> WORK ORDER: The expected output is every line below, reproduced exactly.

> STORED DATA:
__________

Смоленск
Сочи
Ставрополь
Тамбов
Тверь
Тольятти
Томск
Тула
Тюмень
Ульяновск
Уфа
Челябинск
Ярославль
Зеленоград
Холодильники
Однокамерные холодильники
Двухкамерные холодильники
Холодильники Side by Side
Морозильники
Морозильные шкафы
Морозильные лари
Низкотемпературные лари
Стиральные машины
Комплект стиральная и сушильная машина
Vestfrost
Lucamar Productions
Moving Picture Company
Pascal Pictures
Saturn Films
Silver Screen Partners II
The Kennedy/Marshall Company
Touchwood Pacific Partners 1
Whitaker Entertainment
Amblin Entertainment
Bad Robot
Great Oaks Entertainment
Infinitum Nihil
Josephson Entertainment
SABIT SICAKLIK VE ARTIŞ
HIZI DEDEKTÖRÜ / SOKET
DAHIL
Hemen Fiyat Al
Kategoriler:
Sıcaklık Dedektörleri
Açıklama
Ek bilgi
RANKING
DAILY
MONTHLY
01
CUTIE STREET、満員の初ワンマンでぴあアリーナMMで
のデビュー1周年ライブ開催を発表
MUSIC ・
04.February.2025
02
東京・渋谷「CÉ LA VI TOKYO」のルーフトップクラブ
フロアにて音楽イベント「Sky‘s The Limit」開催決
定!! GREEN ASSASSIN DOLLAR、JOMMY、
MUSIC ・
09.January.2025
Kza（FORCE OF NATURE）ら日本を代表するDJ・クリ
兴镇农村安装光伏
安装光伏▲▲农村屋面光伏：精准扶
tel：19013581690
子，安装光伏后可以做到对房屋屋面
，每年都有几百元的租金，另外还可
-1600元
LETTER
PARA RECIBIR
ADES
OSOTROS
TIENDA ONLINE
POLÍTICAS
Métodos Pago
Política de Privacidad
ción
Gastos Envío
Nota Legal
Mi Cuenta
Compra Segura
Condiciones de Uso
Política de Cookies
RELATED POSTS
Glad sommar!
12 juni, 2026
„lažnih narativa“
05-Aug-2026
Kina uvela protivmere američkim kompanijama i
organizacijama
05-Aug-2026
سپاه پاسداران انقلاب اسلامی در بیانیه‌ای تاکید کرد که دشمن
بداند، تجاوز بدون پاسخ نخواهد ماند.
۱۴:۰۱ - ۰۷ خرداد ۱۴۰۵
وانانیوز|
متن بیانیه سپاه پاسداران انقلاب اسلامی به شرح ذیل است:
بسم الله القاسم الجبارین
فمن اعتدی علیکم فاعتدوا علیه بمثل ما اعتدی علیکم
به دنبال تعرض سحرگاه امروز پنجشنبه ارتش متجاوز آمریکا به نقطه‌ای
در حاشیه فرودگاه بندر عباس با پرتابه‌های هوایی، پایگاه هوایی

__________

> RESPONSE TO THIS EXERCISE:
Смоленск
Сочи
Ставрополь
Тамбов
Тверь
Тольятти
Томск
Тула
Тюмень
Ульяновск
Уфа
Челябинск
Ярославль
Зеленоград
Холодильники
Однокамерные холодильники
Двухкамерные холодильники
Холодильники Side by Side
Морозильники
Морозильные шкафы
Морозильные лари
Низкотемпературные лари
Стиральные машины
Комплект стиральная и сушильная машина
Vestfrost
Lucamar Productions
Moving Picture Company
Pascal Pictures
Saturn Films
Silver Screen Partners II
The Kennedy/Marshall Company
Touchwood Pacific Partners 1
Whitaker Entertainment
Amblin Entertainment
Bad Robot
Great Oaks Entertainment
Infinitum Nihil
Josephson Entertainment
SABIT SICAKLIK VE ARTIŞ
HIZI DEDEKTÖRÜ / SOKET
DAHIL
Hemen Fiyat Al
Kategoriler:
Sıcaklık Dedektörleri
Açıklama
Ek bilgi
RANKING
DAILY
MONTHLY
01
CUTIE STREET、満員の初ワンマンでぴあアリーナMMで
のデビュー1周年ライブ開催を発表
MUSIC ・
04.February.2025
02
東京・渋谷「CÉ LA VI TOKYO」のルーフトップクラブ
フロアにて音楽イベント「Sky‘s The Limit」開催決
定!! GREEN ASSASSIN DOLLAR、JOMMY、
MUSIC ・
09.January.2025
Kza（FORCE OF NATURE）ら日本を代表するDJ・クリ
兴镇农村安装光伏
安装光伏▲▲农村屋面光伏：精准扶
tel：19013581690
子，安装光伏后可以做到对房屋屋面
，每年都有几百元的租金，另外还可
-1600元
LETTER
PARA RECIBIR
ADES
OSOTROS
TIENDA ONLINE
POLÍTICAS
Métodos Pago
Política de Privacidad
ción
Gastos Envío
Nota Legal
Mi Cuenta
Compra Segura
Condiciones de Uso
Política de Cookies
RELATED POSTS
Glad sommar!
12 juni, 2026
„lažnih narativa“
05-Aug-2026
Kina uvela protivmere američkim kompanijama i
organizacijama
05-Aug-2026
سپاه پاسداران انقلاب اسلامی در بیانیه‌ای تاکید کرد که دشمن
بداند، تجاوز بدون پاسخ نخواهد ماند.
۱۴:۰۱ - ۰۷ خرداد ۱۴۰۵
وانانیوز|
متن بیانیه سپاه پاسداران انقلاب اسلامی به شرح ذیل است:
بسم الله القاسم الجبارین
فمن اعتدی علیکم فاعتدوا علیه بمثل ما اعتدی علیکم
به دنبال تعرض سحرگاه امروز پنجشنبه ارتش متجاوز آمریکا به نقطه‌ای
در حاشیه فرودگاه بندر عباس با پرتابه‌های هوایی، پایگاه هوایی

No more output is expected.